Three major “dimensions of the religious imagination” in the contemporary world—namely, the legacy of ancient religious imaginations, their evolution and change, and the new interactions and engagements they foster—loosely guide the book’s eighteen chapters. While the chapters differ in length and style, they all engage with the concept of religious imagination in distinct and often highly creative ways and many convey the structure and fluid style of a conference address (the volume is a print outcome of a conference held in 2017 at the London School of Economics).

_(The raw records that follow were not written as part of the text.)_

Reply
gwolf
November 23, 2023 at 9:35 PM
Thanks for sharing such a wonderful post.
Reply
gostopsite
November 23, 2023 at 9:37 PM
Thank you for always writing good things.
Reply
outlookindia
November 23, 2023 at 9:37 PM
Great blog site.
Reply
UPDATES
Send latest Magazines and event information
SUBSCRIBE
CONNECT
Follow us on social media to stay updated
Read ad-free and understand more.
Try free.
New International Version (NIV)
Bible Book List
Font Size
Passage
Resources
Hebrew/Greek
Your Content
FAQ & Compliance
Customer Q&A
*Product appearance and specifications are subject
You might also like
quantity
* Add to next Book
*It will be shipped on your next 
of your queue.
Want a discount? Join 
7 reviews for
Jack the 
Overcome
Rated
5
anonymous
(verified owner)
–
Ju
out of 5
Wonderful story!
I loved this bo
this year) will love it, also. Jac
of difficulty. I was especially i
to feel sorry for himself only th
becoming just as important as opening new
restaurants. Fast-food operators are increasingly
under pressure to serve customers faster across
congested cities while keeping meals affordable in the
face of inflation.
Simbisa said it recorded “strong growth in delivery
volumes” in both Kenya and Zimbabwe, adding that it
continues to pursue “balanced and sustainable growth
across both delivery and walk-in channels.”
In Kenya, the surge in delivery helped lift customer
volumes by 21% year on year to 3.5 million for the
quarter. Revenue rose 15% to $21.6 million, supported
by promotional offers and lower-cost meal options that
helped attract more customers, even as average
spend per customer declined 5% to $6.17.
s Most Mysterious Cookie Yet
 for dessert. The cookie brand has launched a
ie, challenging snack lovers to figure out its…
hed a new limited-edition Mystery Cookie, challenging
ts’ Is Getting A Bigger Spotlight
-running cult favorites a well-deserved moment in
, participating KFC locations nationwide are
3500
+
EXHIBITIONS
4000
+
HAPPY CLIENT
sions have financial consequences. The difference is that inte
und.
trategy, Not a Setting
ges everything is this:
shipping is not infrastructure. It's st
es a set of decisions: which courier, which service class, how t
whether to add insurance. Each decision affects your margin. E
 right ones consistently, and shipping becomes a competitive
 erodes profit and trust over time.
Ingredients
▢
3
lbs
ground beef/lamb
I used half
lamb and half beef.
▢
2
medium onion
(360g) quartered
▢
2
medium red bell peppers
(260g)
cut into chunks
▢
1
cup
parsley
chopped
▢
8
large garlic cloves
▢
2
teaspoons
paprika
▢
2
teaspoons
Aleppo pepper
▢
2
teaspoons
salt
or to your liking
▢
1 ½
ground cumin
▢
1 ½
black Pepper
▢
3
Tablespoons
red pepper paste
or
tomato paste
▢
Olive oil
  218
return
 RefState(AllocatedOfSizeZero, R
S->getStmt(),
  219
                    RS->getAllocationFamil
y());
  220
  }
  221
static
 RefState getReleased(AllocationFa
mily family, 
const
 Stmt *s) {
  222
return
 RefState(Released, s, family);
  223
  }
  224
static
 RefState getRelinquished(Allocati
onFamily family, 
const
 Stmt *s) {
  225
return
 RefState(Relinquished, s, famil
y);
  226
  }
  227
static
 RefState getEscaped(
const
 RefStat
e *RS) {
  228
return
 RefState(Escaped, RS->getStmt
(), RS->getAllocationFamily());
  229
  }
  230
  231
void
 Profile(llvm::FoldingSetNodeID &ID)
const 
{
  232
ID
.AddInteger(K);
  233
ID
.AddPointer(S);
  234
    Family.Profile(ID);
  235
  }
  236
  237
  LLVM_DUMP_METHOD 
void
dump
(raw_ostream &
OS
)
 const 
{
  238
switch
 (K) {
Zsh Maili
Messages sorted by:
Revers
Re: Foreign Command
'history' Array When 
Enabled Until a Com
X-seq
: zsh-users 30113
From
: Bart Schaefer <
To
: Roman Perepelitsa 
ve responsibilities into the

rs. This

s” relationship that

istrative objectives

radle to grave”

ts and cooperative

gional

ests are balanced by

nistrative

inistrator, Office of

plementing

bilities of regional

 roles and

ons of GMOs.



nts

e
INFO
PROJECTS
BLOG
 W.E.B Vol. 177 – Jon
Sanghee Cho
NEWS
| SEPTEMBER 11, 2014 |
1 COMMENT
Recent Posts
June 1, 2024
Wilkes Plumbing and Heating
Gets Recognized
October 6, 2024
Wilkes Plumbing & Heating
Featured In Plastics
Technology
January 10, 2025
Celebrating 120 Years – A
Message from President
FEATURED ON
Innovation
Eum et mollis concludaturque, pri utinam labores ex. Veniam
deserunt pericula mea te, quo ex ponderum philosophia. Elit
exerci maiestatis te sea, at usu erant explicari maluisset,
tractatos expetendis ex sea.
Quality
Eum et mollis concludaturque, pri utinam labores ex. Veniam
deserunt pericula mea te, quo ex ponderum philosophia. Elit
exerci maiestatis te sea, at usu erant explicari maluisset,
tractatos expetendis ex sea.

Religious imagination, as imagination in general, draws on existing cognitive systems of thought and practice—in this case, religious traditions. Walters importantly underlines the role of religious imagination in better understanding contemporary global politics. He emphasizes that populist leaders such as Donald Trump (but one can also explore this thesis, for example, in the case of Brazil under Jair Bolsonaro or Turkey under Recep Tayyip Erdoğan) have successfully recognized “something of the power of religious imagination” not only among their supporters but “in the key international challenges of our time” (3).
The first section of the book includes some of the lengthier chapters, opening with Craig Calhoun’s essay on religious imagination in a changing world. Calhoun further elaborates on some of the volume’s key issues, such as the tension, in the cultural construction of modernity, between private and public spheres, the inescapability of imagining one’s own religion in relation to a field of religions, and people seeking in religion not (only) transcendence but a way to engage the world. He asserts that religion matters in public because it matters in private and vice versa (20). He also discusses the ever-transformative quality of religion and the complementarity or porosity between different conceptual segments such as religion, politics, or economics. A central idea that runs through Calhoun’s essay addresses the possibility of religious imaginations to act as “counterbalancing sources of connection and unity” and work towards collaboration and communication across lines of difference (31).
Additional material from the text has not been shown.